This court grants summary judgment where there are no genuine issues of material fact and the moving party is entitled to a judgment as a matter of law. See Cassesso v. Comm'r of Correction, 390 Mass. 419, 422 (1983); Community Nat'l Bank v. Dawes, 369 Mass. 550, 553 (1976); Mass.R.Civ.P. 56(c), 365 Mass. 824 (1974). The moving party bears the burden of affirmatively demonstrating the absence of a triable issue and that the summary judgment record entitles the moving party to judgment as a matter of law. Pederson v. Time, Inc., 404 Mass. 14, 16-17 (1989). This may be done by submitting affirmative evidence that negates an essential element of the nonmoving party's case or by showing that the nonmoving party has no reasonable expectation, of proving of its case at trial. Kourovacilis v. General Motors Corp., 410 Mass. 706, 716 (1991). See also Commonwealth v. Two Parcels of Land, No. 97-P-1790 (App.Ct. March 2, 2000), slip. op. at 3. (internal quotation and citation marks omitted); Giacalone v. I.E.S., Inc., Civil Action No. 97-4666, 10 Mass. L. Rptr. 209, 1999 WL 513898 (Mass. Super. May 17, 1999).

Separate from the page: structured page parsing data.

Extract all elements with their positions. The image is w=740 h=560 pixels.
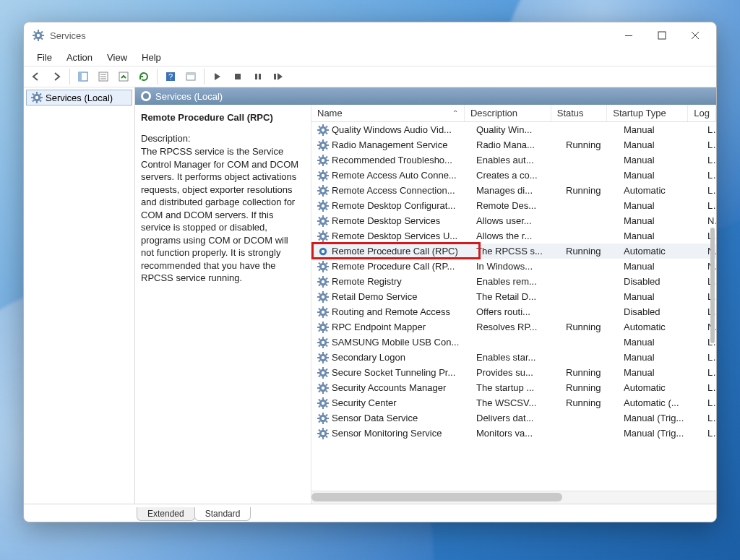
service-row[interactable]: Remote Access Auto Conne...Creates a co.… <box>311 168 716 183</box>
menu-action[interactable]: Action <box>59 51 100 64</box>
service-name: Security Center <box>332 397 397 408</box>
sort-indicator-icon: ⌃ <box>452 109 458 117</box>
service-row[interactable]: Security CenterThe WSCSV...RunningAutoma… <box>311 395 716 410</box>
restart-service-button[interactable] <box>269 67 288 86</box>
service-description: The startup ... <box>470 382 560 393</box>
stop-service-button[interactable] <box>228 67 247 86</box>
toolbar: ? <box>24 66 716 87</box>
service-name: Remote Procedure Call (RP... <box>332 261 455 272</box>
window-title: Services <box>50 30 612 41</box>
back-button[interactable] <box>27 67 46 86</box>
service-icon <box>317 306 329 318</box>
svg-rect-26 <box>186 73 195 75</box>
svg-text:?: ? <box>168 72 173 81</box>
service-name: Remote Desktop Services <box>332 215 440 226</box>
show-hide-tree-button[interactable] <box>74 67 92 86</box>
service-row[interactable]: Remote Desktop Services U...Allows the r… <box>311 228 716 244</box>
start-service-button[interactable] <box>208 67 227 86</box>
service-description: Allows the r... <box>470 231 560 241</box>
service-row[interactable]: Retail Demo ServiceThe Retail D...Manual… <box>311 289 716 304</box>
service-logon: Loca <box>702 185 716 196</box>
selected-service-name: Remote Procedure Call (RPC) <box>141 112 304 123</box>
vertical-scrollbar[interactable] <box>710 228 715 343</box>
service-row[interactable]: Sensor Monitoring ServiceMonitors va...M… <box>311 426 716 441</box>
service-row[interactable]: Remote Procedure Call (RP...In Windows..… <box>311 259 716 274</box>
service-row[interactable]: Radio Management ServiceRadio Mana...Run… <box>311 137 716 152</box>
pause-service-button[interactable] <box>249 67 267 86</box>
menu-help[interactable]: Help <box>134 51 168 64</box>
services-window: Services File Action View Help ? Service… <box>23 22 717 522</box>
service-description: The RPCSS s... <box>470 246 560 257</box>
list-rows[interactable]: Quality Windows Audio Vid...Quality Win.… <box>311 122 716 491</box>
service-row[interactable]: Secure Socket Tunneling Pr...Provides su… <box>311 365 716 380</box>
help-button[interactable]: ? <box>161 67 180 86</box>
service-startup: Manual <box>618 291 702 302</box>
service-row[interactable]: Remote Access Connection...Manages di...… <box>311 183 716 198</box>
service-row[interactable]: SAMSUNG Mobile USB Con...ManualLoca <box>311 335 716 350</box>
column-logon[interactable]: Log <box>688 105 716 121</box>
service-row[interactable]: Recommended Troublesho...Enables aut...M… <box>311 152 716 168</box>
service-row[interactable]: Remote Desktop Configurat...Remote Des..… <box>311 198 716 213</box>
service-name: Radio Management Service <box>332 139 447 150</box>
service-startup: Automatic <box>618 185 702 196</box>
service-name: Sensor Monitoring Service <box>332 428 442 439</box>
service-name: SAMSUNG Mobile USB Con... <box>332 337 459 348</box>
minimize-button[interactable] <box>612 25 645 46</box>
service-icon <box>317 367 329 379</box>
service-row[interactable]: Secondary LogonEnables star...ManualLoca <box>311 350 716 365</box>
service-row[interactable]: Remote Procedure Call (RPC)The RPCSS s..… <box>311 244 716 259</box>
forward-button[interactable] <box>47 67 66 86</box>
service-list: Name⌃ Description Status Startup Type Lo… <box>311 105 716 504</box>
service-description: Remote Des... <box>470 200 560 211</box>
column-name[interactable]: Name⌃ <box>311 105 465 121</box>
service-row[interactable]: Security Accounts ManagerThe startup ...… <box>311 380 716 395</box>
service-name: Remote Registry <box>332 276 402 287</box>
service-logon: Loca <box>702 367 716 378</box>
horizontal-scrollbar[interactable] <box>311 491 716 504</box>
service-row[interactable]: Routing and Remote AccessOffers routi...… <box>311 304 716 319</box>
detail-panel: Remote Procedure Call (RPC) Description:… <box>135 105 311 504</box>
tree-root-item[interactable]: Services (Local) <box>26 90 132 105</box>
scrollbar-thumb[interactable] <box>311 493 562 501</box>
service-description: Offers routi... <box>470 306 560 317</box>
view-tabs: Extended Standard <box>24 504 716 522</box>
service-name: Remote Access Connection... <box>332 185 455 196</box>
svg-rect-27 <box>235 74 241 79</box>
column-startup[interactable]: Startup Type <box>607 105 688 121</box>
service-icon <box>317 397 329 409</box>
menu-view[interactable]: View <box>100 51 134 64</box>
column-status[interactable]: Status <box>551 105 608 121</box>
list-header: Name⌃ Description Status Startup Type Lo… <box>311 105 716 122</box>
toolbar-extra-button[interactable] <box>181 67 200 86</box>
service-icon <box>317 276 329 288</box>
service-logon: Loca <box>702 397 716 408</box>
service-logon: Loca <box>702 428 716 439</box>
export-button[interactable] <box>114 67 133 86</box>
service-icon <box>317 124 329 136</box>
tab-extended[interactable]: Extended <box>137 507 195 521</box>
svg-rect-12 <box>625 35 632 36</box>
titlebar[interactable]: Services <box>24 22 716 48</box>
pane-header: Services (Local) <box>135 87 716 105</box>
tree-pane: Services (Local) <box>24 87 135 504</box>
service-row[interactable]: Quality Windows Audio Vid...Quality Win.… <box>311 122 716 137</box>
right-pane: Services (Local) Remote Procedure Call (… <box>135 87 716 504</box>
services-icon <box>31 92 43 103</box>
service-status: Running <box>560 246 618 257</box>
service-row[interactable]: RPC Endpoint MapperResolves RP...Running… <box>311 319 716 335</box>
service-row[interactable]: Remote RegistryEnables rem...DisabledLoc… <box>311 274 716 289</box>
refresh-button[interactable] <box>134 67 153 86</box>
tab-standard[interactable]: Standard <box>194 507 251 521</box>
service-name: Routing and Remote Access <box>332 306 450 317</box>
menu-file[interactable]: File <box>30 51 59 64</box>
properties-button[interactable] <box>94 67 113 86</box>
service-row[interactable]: Remote Desktop ServicesAllows user...Man… <box>311 213 716 228</box>
service-description: Delivers dat... <box>470 413 560 423</box>
svg-point-31 <box>143 93 149 99</box>
service-row[interactable]: Sensor Data ServiceDelivers dat...Manual… <box>311 410 716 426</box>
close-button[interactable] <box>679 25 712 46</box>
svg-rect-30 <box>274 74 276 79</box>
maximize-button[interactable] <box>645 25 679 46</box>
column-description[interactable]: Description <box>465 105 551 121</box>
app-icon <box>33 30 44 41</box>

Here, Paul Revere argues that it is entitled to summary judgment because Payne's claims for breach of contract and violations of G.L.c. 176D and G.L.c. 93A are preempted by ERISA. Since questions of preemption raise important issues of subject matter jurisdiction that can never be waived, this court first examines the basis for the exercise of concurrent jurisdiction under 29 U.S.C. 1132(e). See Jamgochian v. Dierker, 425 Mass. 565, 567 (1997) (parties cannot waive defect in subject matter Jurisdiction), Second Bank-State St. Trust Co. v. Linsley, 341 Mass. 113, 116 (1960). See also Central Transport, Inc. v. Package Printing Co., Inc., 429 Mass. 189, 191 (1999) (questions of preemption under ERISA raise subject matter jurisdiction issues).

II. Subject Matter Jurisdiction

While Congress may have intended to comprehensively and exclusively regulate the administration of employee benefit plans, such as the EXECU-FLEX plan at issue here, see Best v. AGFA Compugraphic, Civil Action No. 91-13406, 1992 WL 390713 at *2 (U.S. Dist. Ct. December 9, 1992), citing Pilot Life Ins. Co. v. Dedeaux, 481 U.S. 41, 44 (1987), it did legislatively permit state courts such as this court, to exercise concurrent jurisdiction over "civil action[s]... brought by a participant or beneficiary [of an employee benefit plan]... to recover benefits due him under the terms of his plan, to enforce his rights under the terms of the plan, or to...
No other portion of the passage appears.